とりあえず、その件については今はいいだろうと判断したハルトだったが、


「おい……何しているんだ」


 ハルトの体をまさぐり始めた女の子に、彼は訝しげな顔色を浮かべつつ言った。

 女の子はしばらくハルトの体をまさぐり倒したあと、立ち上がって、


「危険物がないかの確認。どうやら、腰に下げている剣以外、特に何も持っているわけではなさそうね」


 と言った。

 

「危険物って……あのな」


「とりあえずもうじき私達の当主、レイナ様が来るわ。その時に貴方の処分が決められるでしょうね」


「しょ、処分……!? おい、待てよ、それはつまり俺死ぬってことか?」


 いきなり物騒なことを言い出した女の子に、ハルトは思わず焦りを隠せない。


「さぁ……それはレイナ様が決められること。だけどどういうわけであれ、レイナ様の領地に関所も通らず侵入したわけだから、相応の覚悟はしておくことね」


 淡々とそう説明する女の子。

 燃えるような赤い髪の毛とは対照的に、その言動はひどく冷めたものだった。

 そして表情は感情の起伏に乏しい。

 さっきハルトと目があったときは心臓が止まっているんじゃないかと思うぐらい驚きの感情を見せたのだが。

  

「冗談じゃない、こんなところで死んでられるかっ!」


 どうしてかはしらないが、ハルトは漂流してきたのだ。

 そしてこの通り、心臓も動いており、生きている。

 それなのにこんなところで殺されるわけには行かない。

 ハルトは身じろぎをして逃げようとするも、まともに動くことができない。

 女の子は嘆息すると、こう言った。


「無駄よ。それに、もうレイナ様が来たわ」


「何……?」


 時すでに遅し。

 遠くから足音が近づいてきて、ハルトの目の前で止まった。


「この人が?」


 そうしてハルトのことをまじまじと見つめるその少女は、本当に当主かと思うぐらいまだ年が若いように見える。

 ハルトと同じか、下手すれば低い。

 銀色の長い髪は太陽の光に照らされてきらきらと輝いているように見えた。

 背筋はまっすぐ伸びており、ワンピースの上に更に服を羽織っているという珍しい服装に身を包んでいる。
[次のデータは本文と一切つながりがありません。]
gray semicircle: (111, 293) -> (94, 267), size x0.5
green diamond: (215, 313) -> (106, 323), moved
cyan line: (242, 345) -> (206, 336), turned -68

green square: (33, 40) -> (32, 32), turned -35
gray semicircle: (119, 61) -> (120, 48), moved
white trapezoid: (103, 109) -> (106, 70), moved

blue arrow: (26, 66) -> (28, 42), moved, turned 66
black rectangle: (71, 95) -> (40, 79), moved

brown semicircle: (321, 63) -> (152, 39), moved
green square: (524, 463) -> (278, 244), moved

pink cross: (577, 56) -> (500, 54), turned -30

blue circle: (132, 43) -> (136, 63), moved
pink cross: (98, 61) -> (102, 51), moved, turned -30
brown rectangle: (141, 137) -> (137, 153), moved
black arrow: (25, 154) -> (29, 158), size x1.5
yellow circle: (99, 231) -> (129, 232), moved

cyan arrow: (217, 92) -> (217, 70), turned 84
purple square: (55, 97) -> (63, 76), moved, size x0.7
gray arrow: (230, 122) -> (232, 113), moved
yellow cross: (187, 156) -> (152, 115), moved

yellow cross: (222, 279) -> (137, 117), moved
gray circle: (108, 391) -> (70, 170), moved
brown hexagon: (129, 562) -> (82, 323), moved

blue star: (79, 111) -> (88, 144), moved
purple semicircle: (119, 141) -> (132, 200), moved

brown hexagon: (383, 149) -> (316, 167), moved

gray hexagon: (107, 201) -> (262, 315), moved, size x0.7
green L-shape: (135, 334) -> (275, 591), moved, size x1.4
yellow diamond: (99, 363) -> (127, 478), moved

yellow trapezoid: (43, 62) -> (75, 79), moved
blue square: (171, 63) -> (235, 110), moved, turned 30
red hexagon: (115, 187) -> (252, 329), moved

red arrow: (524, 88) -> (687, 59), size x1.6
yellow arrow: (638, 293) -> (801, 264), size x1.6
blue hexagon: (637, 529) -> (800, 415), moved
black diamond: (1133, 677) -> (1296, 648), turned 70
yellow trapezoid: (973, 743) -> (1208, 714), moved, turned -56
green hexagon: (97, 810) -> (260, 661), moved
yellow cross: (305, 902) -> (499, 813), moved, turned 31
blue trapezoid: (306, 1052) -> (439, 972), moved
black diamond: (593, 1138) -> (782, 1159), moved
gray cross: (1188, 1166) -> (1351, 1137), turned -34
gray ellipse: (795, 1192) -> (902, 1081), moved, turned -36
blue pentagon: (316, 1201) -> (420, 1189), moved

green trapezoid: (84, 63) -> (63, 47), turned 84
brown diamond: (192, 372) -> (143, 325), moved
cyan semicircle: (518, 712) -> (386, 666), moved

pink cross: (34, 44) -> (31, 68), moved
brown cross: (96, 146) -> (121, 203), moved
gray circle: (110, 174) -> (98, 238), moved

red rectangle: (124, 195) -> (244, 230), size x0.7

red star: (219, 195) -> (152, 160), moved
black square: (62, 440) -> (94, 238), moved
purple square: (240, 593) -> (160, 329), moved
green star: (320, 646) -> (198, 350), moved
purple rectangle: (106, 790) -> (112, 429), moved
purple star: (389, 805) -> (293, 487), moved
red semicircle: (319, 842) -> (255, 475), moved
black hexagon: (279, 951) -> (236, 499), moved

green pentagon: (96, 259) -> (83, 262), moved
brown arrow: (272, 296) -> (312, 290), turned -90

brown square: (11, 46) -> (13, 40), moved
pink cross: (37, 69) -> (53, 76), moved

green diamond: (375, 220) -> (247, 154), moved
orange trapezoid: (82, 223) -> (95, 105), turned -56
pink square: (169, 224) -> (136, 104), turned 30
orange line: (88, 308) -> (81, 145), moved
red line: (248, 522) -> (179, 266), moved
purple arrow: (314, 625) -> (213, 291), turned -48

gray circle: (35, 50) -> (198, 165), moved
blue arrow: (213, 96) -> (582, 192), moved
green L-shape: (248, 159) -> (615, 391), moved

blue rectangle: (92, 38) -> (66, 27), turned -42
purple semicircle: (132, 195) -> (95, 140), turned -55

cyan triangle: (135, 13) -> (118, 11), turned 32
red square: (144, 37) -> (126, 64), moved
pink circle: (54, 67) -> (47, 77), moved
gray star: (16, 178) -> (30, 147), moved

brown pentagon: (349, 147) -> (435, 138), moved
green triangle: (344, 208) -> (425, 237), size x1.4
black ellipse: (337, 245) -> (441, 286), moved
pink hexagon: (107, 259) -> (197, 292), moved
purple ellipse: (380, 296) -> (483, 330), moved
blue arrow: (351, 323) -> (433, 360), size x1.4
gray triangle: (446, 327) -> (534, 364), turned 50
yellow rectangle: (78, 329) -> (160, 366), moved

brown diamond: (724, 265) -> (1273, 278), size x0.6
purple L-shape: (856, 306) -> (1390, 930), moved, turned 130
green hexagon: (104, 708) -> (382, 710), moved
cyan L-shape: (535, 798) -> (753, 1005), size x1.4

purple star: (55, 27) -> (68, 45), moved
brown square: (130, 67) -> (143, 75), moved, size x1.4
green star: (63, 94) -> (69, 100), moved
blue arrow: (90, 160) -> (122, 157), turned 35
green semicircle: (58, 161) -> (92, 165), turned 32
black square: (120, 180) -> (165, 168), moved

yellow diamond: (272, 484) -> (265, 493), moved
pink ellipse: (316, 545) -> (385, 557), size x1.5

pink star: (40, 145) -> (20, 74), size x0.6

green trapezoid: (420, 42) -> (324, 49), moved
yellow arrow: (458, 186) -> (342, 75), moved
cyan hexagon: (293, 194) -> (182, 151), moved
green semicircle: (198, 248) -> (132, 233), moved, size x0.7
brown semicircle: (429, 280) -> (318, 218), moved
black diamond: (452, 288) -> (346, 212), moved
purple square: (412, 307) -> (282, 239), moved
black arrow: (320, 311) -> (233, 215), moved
 しかしその堂々とした振る舞いは、気品を感じさせるものがあった。

 彼女が貴族であることは一目瞭然である。


「うん、そうだよー! 私が見つけたんだっ」


 と言って今度は別の子がハルトの目の前に現れた。

 先程のメイド服のこと同じように髪を1つくくりにしているが、その服装はまるでこれから戦いにでも行くような渋い服装をしており、腰に剣を下げ、左目には黒い眼帯をつけている。

 しかし、その身長は先程のメイドの子と同様とても小さく、一歩間違えれば幼女と言っても過言ではないあどけない顔立ちをしていた。

 先程のメイドの子と顔があまりにもそっくりなため、ギャップを感じてしまう。


「確かに、全く見たことのない服装ね……。だけど、どうやらこの人が動けない原因はサザン草の毒で間違いないと思うわ」


ハルトを見るなり、なぜか瞬時に状態異常を当てる少女。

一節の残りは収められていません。